### Work to be completed
Copy every line from the data below in which the string "Ruber" can be found.

==== Data for review ====

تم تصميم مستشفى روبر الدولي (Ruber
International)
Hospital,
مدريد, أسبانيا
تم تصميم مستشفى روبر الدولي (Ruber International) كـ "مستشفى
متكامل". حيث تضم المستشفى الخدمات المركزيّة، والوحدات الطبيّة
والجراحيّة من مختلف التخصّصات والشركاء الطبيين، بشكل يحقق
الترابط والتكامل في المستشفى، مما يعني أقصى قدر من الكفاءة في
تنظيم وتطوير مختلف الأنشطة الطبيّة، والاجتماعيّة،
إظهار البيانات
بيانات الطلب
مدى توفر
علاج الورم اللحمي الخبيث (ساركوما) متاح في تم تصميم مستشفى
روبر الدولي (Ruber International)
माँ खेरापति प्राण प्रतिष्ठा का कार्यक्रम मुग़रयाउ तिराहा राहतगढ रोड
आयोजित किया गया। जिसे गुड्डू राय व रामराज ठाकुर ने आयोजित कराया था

====
==== Data for review ====

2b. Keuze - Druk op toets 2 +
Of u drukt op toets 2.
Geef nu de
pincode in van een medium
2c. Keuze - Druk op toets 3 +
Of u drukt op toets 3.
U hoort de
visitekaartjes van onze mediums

====
==== Data for review ====

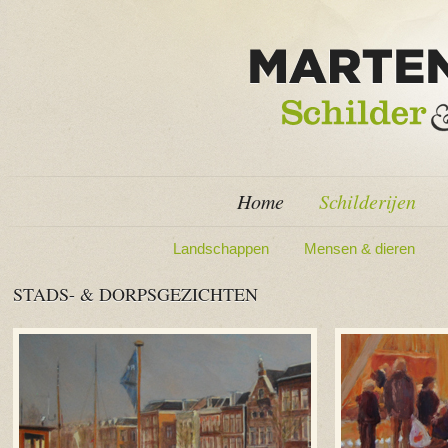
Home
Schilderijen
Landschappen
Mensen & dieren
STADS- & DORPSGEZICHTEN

====

### Answer to this exercise
تم تصميم مستشفى روبر الدولي (Ruber
تم تصميم مستشفى روبر الدولي (Ruber International) كـ "مستشفى
روبر الدولي (Ruber International)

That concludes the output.